_TASK OBJECTIVE_: Would you transcribe the entries below, beginning at the line with "stinados a pagar deudas" and ending after the line with "Movieleenio II - Through the Screen and b", exactly, with no picture and nothing more?

_DATA SUPPLIED_:
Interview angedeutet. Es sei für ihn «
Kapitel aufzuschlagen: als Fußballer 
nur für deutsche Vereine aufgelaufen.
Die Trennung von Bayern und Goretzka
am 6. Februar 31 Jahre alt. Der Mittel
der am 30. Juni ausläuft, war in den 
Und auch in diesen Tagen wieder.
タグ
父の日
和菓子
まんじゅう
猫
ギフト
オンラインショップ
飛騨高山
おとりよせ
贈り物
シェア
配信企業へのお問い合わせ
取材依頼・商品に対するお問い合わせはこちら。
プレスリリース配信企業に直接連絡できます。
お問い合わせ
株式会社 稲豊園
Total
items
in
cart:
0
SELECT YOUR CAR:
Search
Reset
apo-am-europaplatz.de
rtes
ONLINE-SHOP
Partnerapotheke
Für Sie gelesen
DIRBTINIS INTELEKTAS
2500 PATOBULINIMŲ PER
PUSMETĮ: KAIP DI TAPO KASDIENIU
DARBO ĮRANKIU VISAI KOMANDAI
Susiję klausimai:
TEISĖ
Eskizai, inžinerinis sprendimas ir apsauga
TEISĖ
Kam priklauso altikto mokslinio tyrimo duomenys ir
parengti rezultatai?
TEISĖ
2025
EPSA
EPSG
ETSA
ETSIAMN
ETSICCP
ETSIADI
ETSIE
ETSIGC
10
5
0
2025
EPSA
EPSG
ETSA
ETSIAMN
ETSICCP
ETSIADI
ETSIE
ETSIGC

* * *

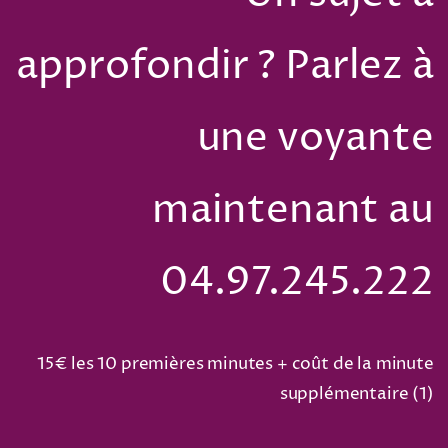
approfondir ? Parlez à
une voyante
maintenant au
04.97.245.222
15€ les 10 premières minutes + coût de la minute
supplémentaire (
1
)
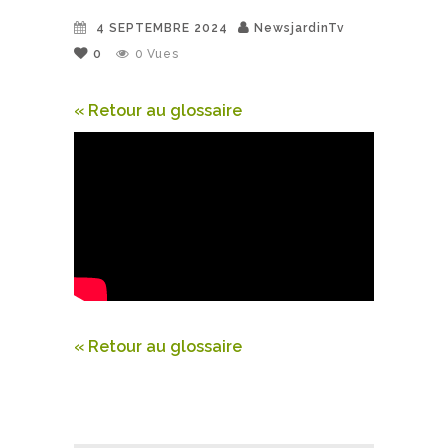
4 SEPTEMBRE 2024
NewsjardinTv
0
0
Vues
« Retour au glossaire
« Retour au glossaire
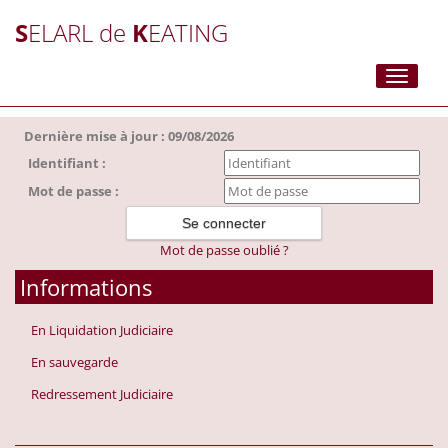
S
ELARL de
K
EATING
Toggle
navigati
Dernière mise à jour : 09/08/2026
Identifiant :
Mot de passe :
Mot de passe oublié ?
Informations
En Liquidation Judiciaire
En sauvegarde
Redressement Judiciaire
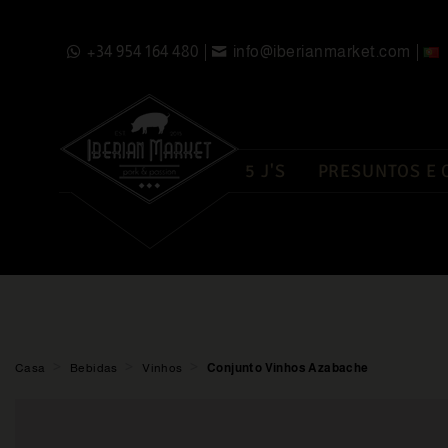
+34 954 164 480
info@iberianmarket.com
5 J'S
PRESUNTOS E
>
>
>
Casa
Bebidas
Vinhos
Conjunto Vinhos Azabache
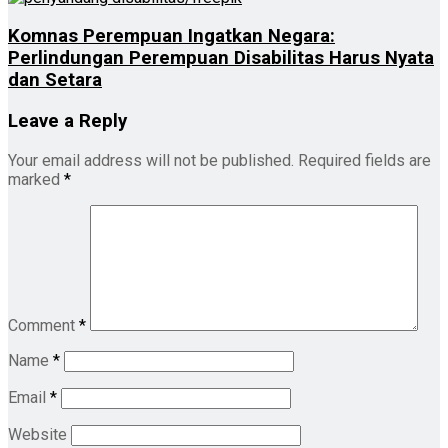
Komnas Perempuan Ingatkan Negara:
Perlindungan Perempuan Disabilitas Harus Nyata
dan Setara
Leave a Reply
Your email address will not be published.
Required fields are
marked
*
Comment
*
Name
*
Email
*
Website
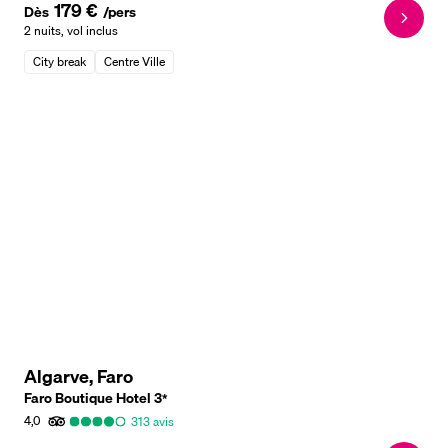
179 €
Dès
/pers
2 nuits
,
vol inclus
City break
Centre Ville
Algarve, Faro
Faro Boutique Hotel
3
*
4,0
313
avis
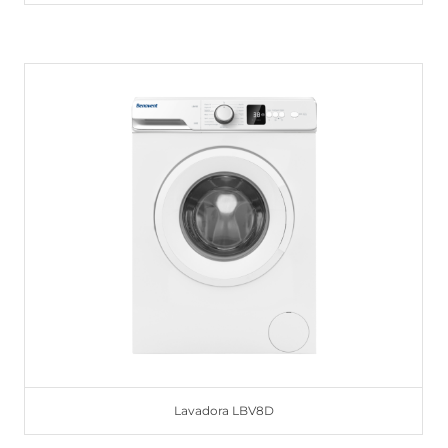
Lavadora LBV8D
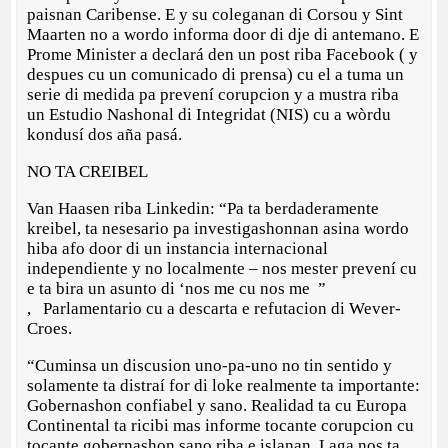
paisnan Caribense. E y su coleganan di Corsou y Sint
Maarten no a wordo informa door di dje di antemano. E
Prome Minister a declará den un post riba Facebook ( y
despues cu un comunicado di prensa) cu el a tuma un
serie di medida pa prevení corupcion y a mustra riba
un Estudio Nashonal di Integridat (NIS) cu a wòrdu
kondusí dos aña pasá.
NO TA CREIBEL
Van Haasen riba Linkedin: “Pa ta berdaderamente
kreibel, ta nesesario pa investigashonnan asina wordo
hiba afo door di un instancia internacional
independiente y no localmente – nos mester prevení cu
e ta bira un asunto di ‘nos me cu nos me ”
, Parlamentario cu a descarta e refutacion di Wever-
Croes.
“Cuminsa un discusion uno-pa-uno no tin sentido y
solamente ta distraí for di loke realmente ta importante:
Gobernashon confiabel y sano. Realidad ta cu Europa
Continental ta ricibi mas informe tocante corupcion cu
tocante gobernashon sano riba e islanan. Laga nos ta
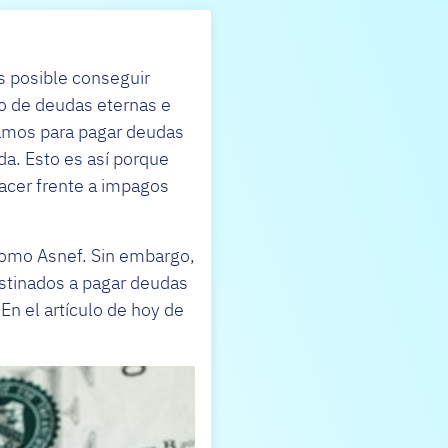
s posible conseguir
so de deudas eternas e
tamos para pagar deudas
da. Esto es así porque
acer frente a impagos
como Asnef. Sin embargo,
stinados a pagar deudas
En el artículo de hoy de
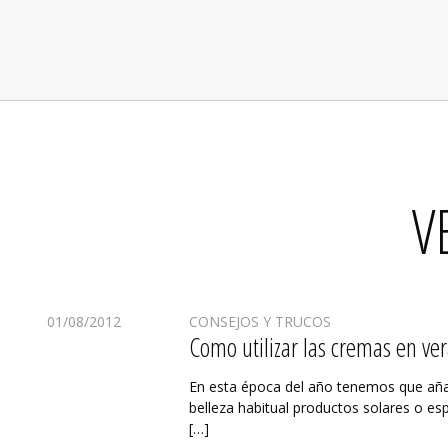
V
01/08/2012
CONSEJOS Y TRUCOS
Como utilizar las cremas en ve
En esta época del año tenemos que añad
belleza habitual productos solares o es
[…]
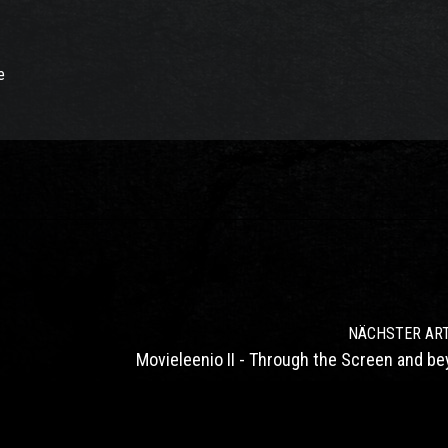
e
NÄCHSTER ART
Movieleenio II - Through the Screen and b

==

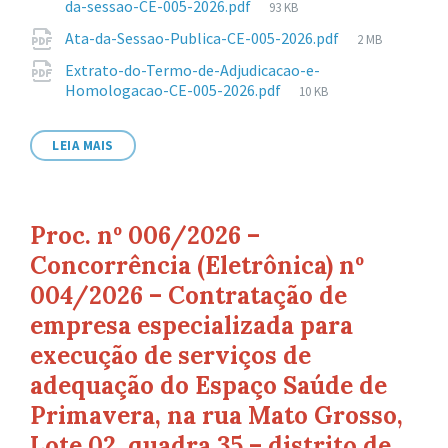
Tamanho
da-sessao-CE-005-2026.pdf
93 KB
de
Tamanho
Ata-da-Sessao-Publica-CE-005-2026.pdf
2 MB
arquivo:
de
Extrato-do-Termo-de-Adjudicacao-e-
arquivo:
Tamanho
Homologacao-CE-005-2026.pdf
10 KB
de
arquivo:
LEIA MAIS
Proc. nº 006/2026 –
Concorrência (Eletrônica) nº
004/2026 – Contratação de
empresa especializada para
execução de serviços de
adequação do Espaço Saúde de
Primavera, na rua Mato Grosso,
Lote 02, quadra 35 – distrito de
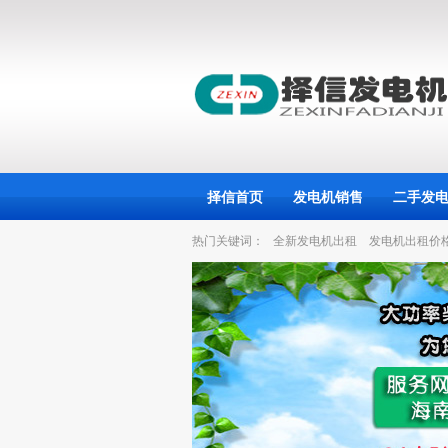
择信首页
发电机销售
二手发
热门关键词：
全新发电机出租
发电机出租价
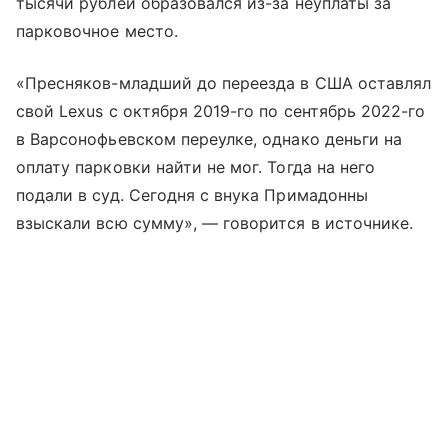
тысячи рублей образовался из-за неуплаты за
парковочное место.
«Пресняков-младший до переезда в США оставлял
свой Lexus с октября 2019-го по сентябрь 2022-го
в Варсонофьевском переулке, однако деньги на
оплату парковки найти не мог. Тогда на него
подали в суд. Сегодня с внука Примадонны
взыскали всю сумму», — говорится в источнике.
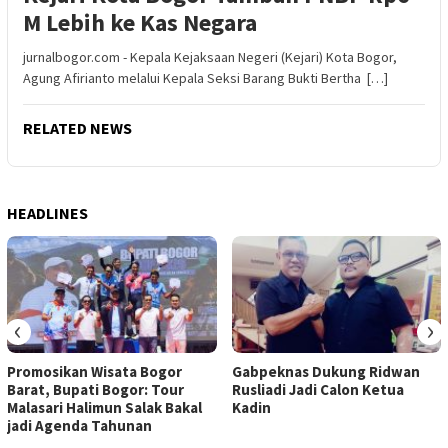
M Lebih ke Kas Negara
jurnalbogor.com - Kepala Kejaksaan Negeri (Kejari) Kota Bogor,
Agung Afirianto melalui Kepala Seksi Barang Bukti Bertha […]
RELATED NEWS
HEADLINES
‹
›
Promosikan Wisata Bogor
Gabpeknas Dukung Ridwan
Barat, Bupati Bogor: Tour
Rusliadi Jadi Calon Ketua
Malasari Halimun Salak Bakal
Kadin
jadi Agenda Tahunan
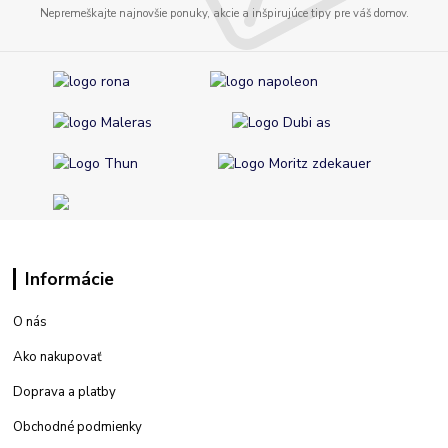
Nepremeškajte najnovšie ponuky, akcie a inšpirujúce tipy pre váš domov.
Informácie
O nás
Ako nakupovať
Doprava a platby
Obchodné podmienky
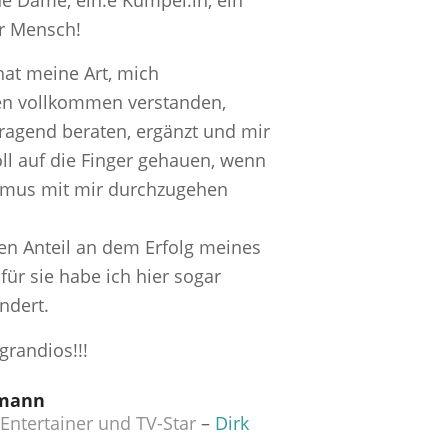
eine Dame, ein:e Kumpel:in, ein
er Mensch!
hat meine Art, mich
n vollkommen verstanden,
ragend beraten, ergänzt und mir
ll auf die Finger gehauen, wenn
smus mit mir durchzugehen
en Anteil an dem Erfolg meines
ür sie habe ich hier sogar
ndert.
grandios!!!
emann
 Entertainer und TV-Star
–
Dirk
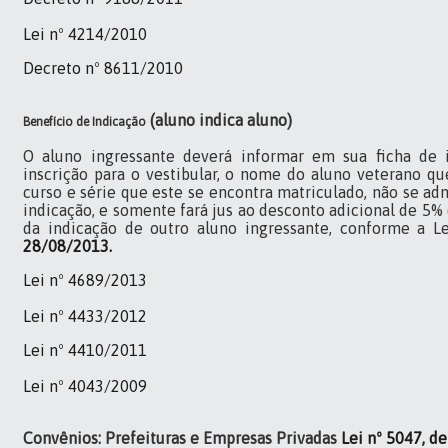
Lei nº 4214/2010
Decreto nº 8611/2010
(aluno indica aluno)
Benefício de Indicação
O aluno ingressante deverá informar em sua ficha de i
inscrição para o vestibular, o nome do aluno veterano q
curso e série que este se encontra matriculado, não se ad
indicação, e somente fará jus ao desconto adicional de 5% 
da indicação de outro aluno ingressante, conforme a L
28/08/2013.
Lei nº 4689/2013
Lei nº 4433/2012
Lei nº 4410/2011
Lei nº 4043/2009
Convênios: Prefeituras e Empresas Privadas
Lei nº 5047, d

_WRITTEN SOLUTION_:
stinados a pagar deudas
En el artículo de hoy de
V
01/08/2012
CONSEJOS Y TRUCOS
Como utilizar las cremas en ve
En esta época del año tenemos que añad
belleza habitual productos solares o es
[…]
e
NÄCHSTER ART
Movieleenio II - Through the Screen and b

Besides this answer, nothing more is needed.